◆ Aim of the exercise ◆
In the material below, find every line containing the string "guerre" and return it.

··· Records supplied ···

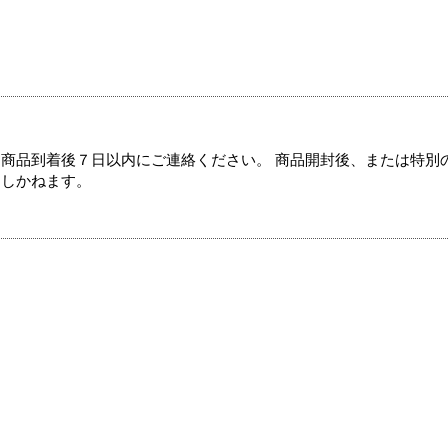
商品到着後７日以内にご連絡ください。 商品開封後、または特別
たしかねます。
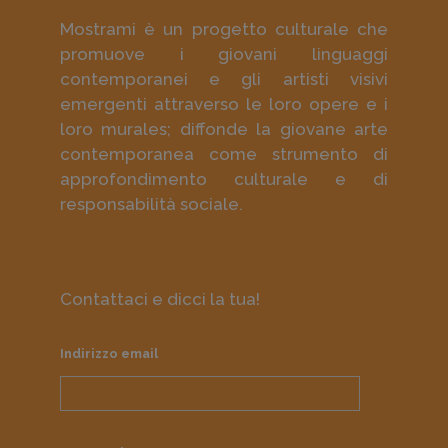
Mostrami è un progetto culturale che
promuove i giovani linguaggi
contemporanei e gli artisti visivi
emergenti attraverso le loro opere e i
loro murales; diffonde la giovane arte
contemporanea come strumento di
approfondimento culturale e di
responsabilità sociale.
Contattaci e dicci la tua!
Indirizzo email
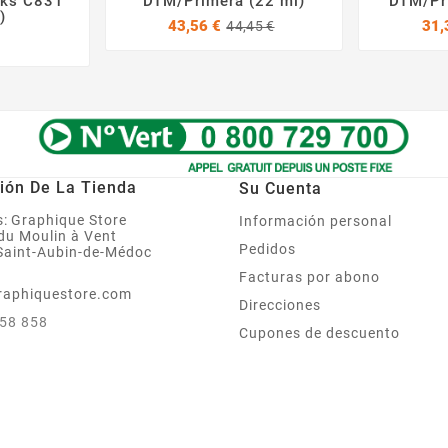
rks C831
DTM/Primera (22 ml)
DTM/Pr
)
Precio
Precio
43,56 €
31,
44,45 €
Precio
base
ión De La Tienda
Su Cuenta
:
Graphique Store
Información personal
 du Moulin à Vent
Pedidos
Saint-Aubin-de-Médoc
Facturas por abono
raphiquestore.com
Direcciones
858 858
Cupones de descuento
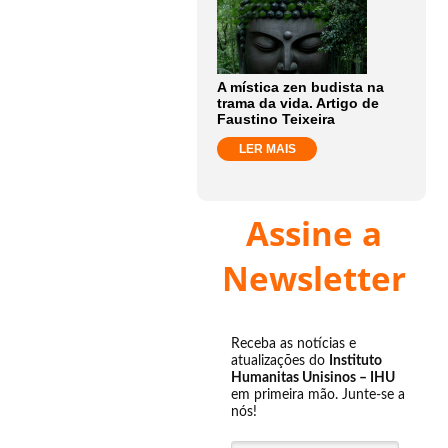
A mística zen budista na
trama da vida. Artigo de
Faustino Teixeira
LER MAIS
Assine a
Newsletter
Receba as notícias e
atualizações do
Instituto
Humanitas Unisinos – IHU
em primeira mão. Junte-se a
nós!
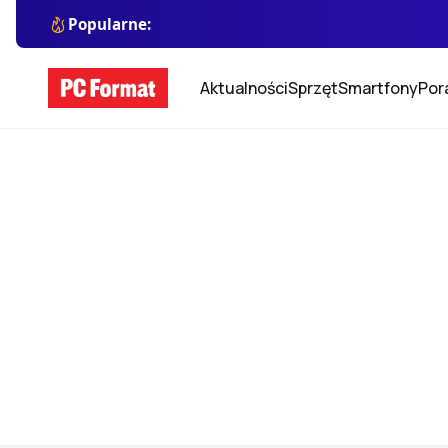
Popularne:
Aktualności
Sprzęt
Smartfony
Por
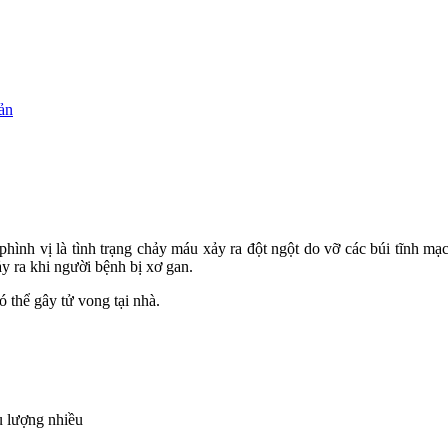
ản
phình vị là tình trạng chảy máu xảy ra đột ngột do vỡ các búi tĩnh m
y ra khi người bệnh bị xơ gan.
 thể gây tử vong tại nhà.
u lượng nhiều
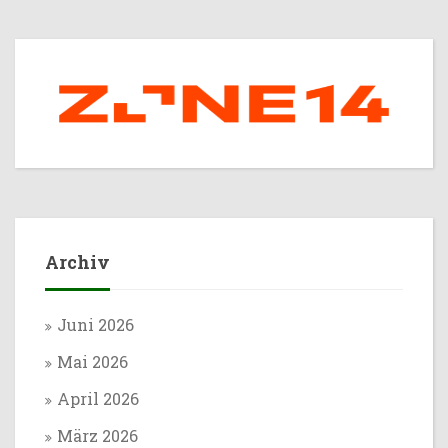
Archiv
Juni 2026
Mai 2026
April 2026
März 2026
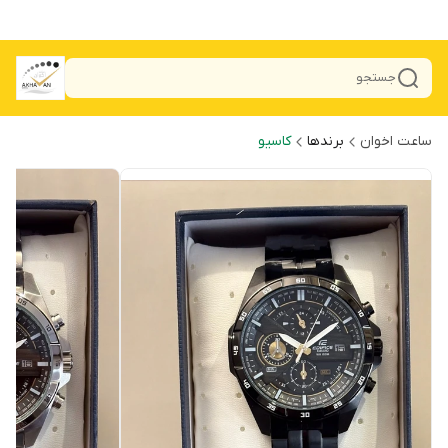
جستجو
ساعت اخوان
برندها
کاسیو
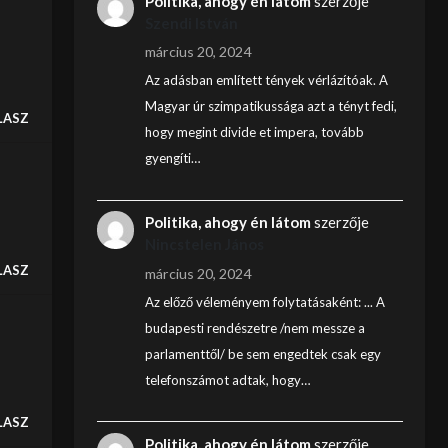
Politika, ahogy én látom
szerzője
Szendi István
március 20, 2024
Az adásban említett tények vérlázítóak. A
Magyar úr szimpatikussága azt a tényt fedi,
LASZ
hogy megint divide et impera, tovább
gyengíti…
Politika, ahogy én látom
szerzője
Nincstelen János
LASZ
március 20, 2024
Az előző véleményem folytatásaként: ... A
budapesti rendészetre /nem messze a
parlamenttől/ be sem engedtek csak egy
telefonszámot adtak, hogy…
LASZ
Politika, ahogy én látom
szerzője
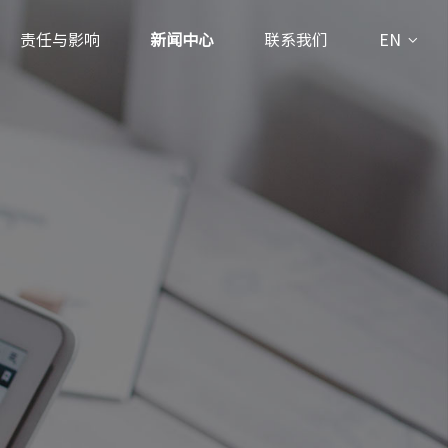
责任与影响
新闻中心
联系我们
EN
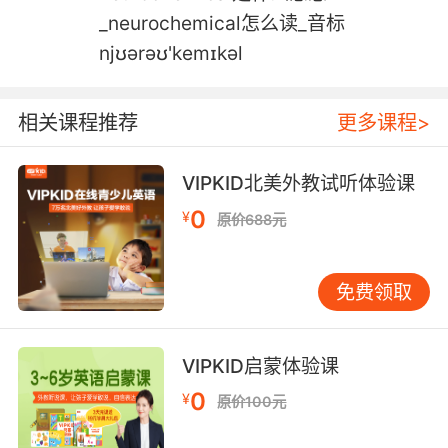
_neurochemical怎么读_音标
njʊərəʊ'kemɪkəl
相关课程推荐
更多课程>
VIPKID北美外教试听体验课
0
¥
原价688元
免费领取
VIPKID启蒙体验课
0
¥
原价100元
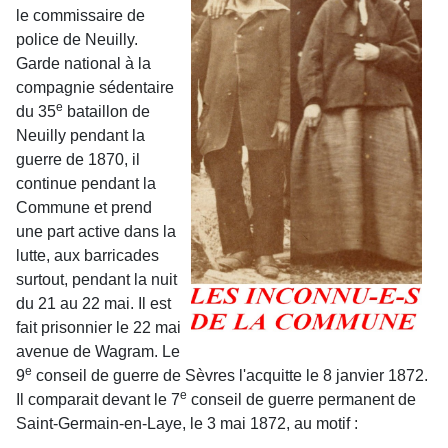
le commissaire de
police de Neuilly.
Garde national à la
compagnie sédentaire
e
du 35
bataillon de
Neuilly pendant la
guerre de 1870, il
continue pendant la
Commune et prend
une part active dans la
lutte, aux barricades
surtout, pendant la nuit
du 21 au 22 mai. Il est
fait prisonnier le 22 mai
avenue de Wagram. Le
e
9
conseil de guerre de Sèvres l'acquitte le 8 janvier 1872.
e
Il compa­rait devant le 7
conseil de guerre permanent de
Saint-Germain-en-Laye, le 3 mai 1872, au motif :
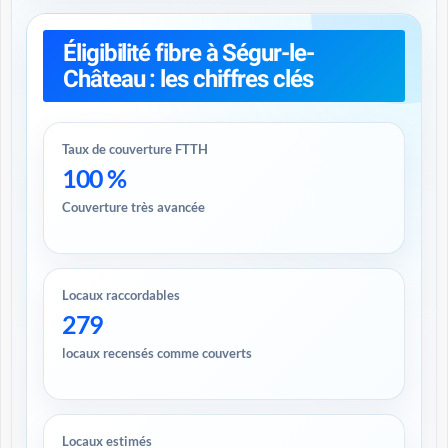
Éligibilité fibre à Ségur-le-
Château : les chiffres clés
Taux de couverture FTTH
100 %
Couverture très avancée
Locaux raccordables
279
locaux recensés comme couverts
Locaux estimés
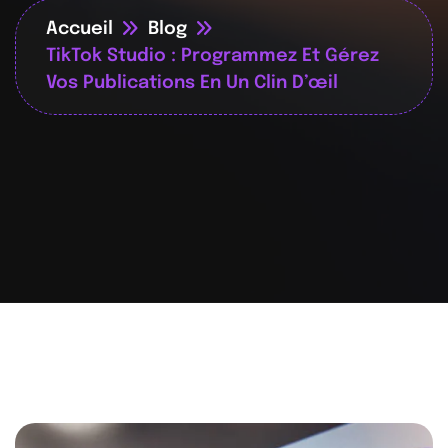
Accueil
Blog
TikTok Studio : Programmez Et Gérez
Vos Publications En Un Clin D’œil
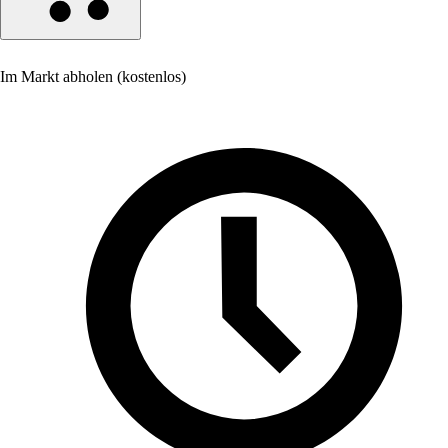
Im Markt abholen (kostenlos)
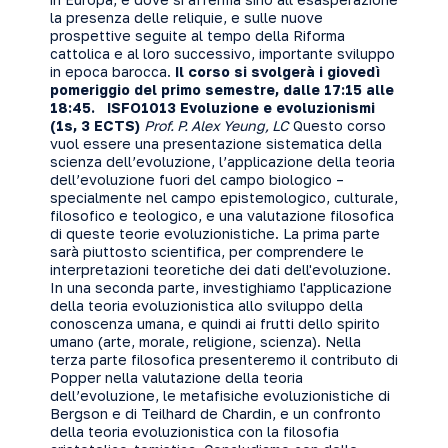
la presenza delle reliquie, e sulle nuove
prospettive seguite al tempo della Riforma
cattolica e al loro successivo, importante sviluppo
in epoca barocca.
Il corso si svolgerà i giovedì
pomeriggio del primo semestre, dalle 17:15 alle
18:45.
ISFO1013 Evoluzione e evoluzionismi
(1s, 3 ECTS)
Prof.
P. Alex Yeung, LC
Questo corso
vuol essere una presentazione sistematica della
scienza dell’evoluzione, l’applicazione della teoria
dell’evoluzione fuori del campo biologico –
specialmente nel campo epistemologico, culturale,
filosofico e teologico, e una valutazione filosofica
di queste teorie evoluzionistiche. La prima parte
sarà piuttosto scientifica, per comprendere le
interpretazioni teoretiche dei dati dell'evoluzione.
In una seconda parte, investighiamo l'applicazione
della teoria evoluzionistica allo sviluppo della
conoscenza umana, e quindi ai frutti dello spirito
umano (arte, morale, religione, scienza). Nella
terza parte filosofica presenteremo il contributo di
Popper nella valutazione della teoria
dell’evoluzione, le metafisiche evoluzionistiche di
Bergson e di Teilhard de Chardin, e un confronto
della teoria evoluzionistica con la filosofia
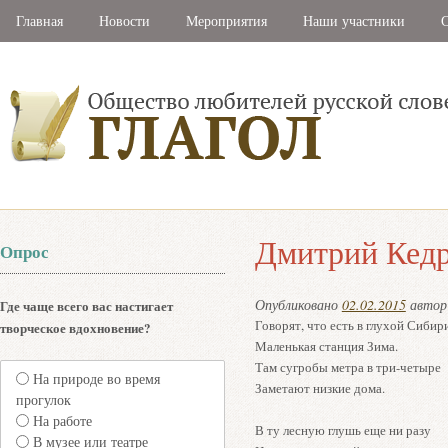
Главная
Новости
Мероприятия
Наши участники
С
Дмитрий Кедр
Опрос
Опубликовано
02.02.2015
авто
Где чаще всего вас настигает
Говорят, что есть в глухой Сибир
творческое вдохновение?
Маленькая станция Зима.
Там сугробы метра в три-четыре
На природе во время
Заметают низкие дома.
прогулок
На работе
В ту лесную глушь еще ни разу
В музее или театре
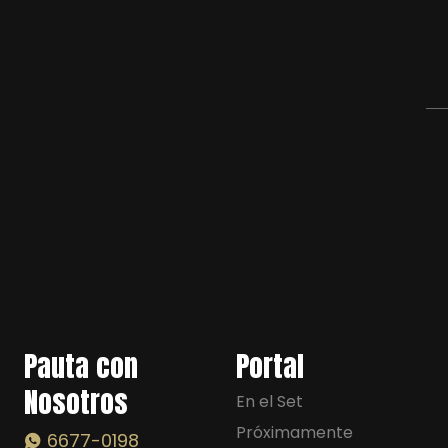
Pauta con
Portal
Nosotros
En el Set
Próximamente
6677-0198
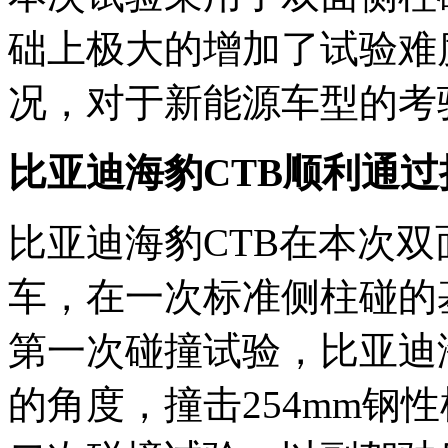
础上极大的增加了试验难
况，对于新能源车型的考
比亚迪海豹CTB顺利通过
比亚迪海豹CTB在本次
车，在一次标准侧柱碰的
第一次碰撞试验，比亚迪海豹
的角度，撞击254mm钢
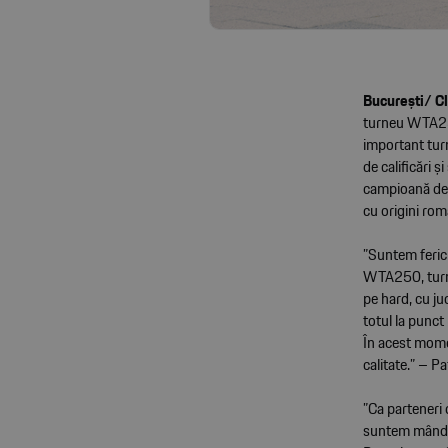
București/ C
turneu WTA250
important tur
de calificări 
campioană de 
cu origini ro
”Suntem feric
WTA250, turne
pe hard, cu ju
totul la punct
În acest mome
calitate.” – P
”Ca parteneri 
suntem mândri 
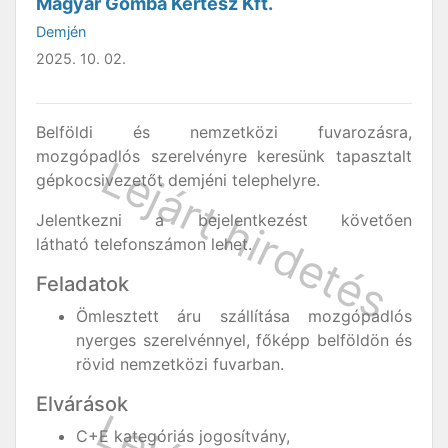
Magyar Gomba Kertész Kft.
Demjén
2025. 10. 02.
Belföldi és nemzetközi fuvarozásra,
mozgópadlós szerelvényre keresünk tapasztalt
gépkocsivezetőt demjéni telephelyre.
Jelentkezni a bejelentkezést követően
látható telefonszámon lehet.
Feladatok
Ömlesztett áru szállítása mozgópadlós
nyerges szerelvénnyel, főképp belföldön és
rövid nemzetközi fuvarban.
Elvárások
C+E kategóriás jogosítvány,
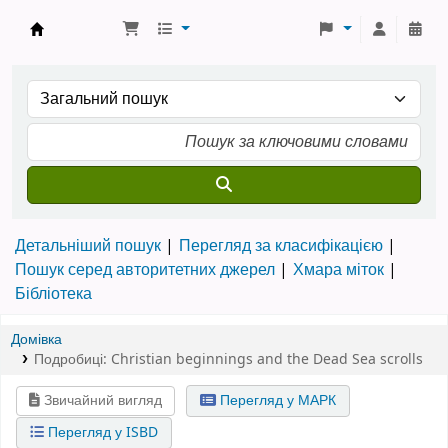
Бібліотека ТХІ › Електронний каталог
Детальніший пошук
Перегляд за класифікацією
Пошук серед авторитетних джерел
Хмара міток
Бібліотека
Домівка
Подробиці:
Christian beginnings and the Dead Sea scrolls
Звичайний вигляд
Перегляд у МАРК
Перегляд у ISBD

···

◆ Exercise output ◆
guerre de 1870, il
conseil de guerre de Sèvres l'acquitte le 8 janvier 1872.
conseil de guerre permanent de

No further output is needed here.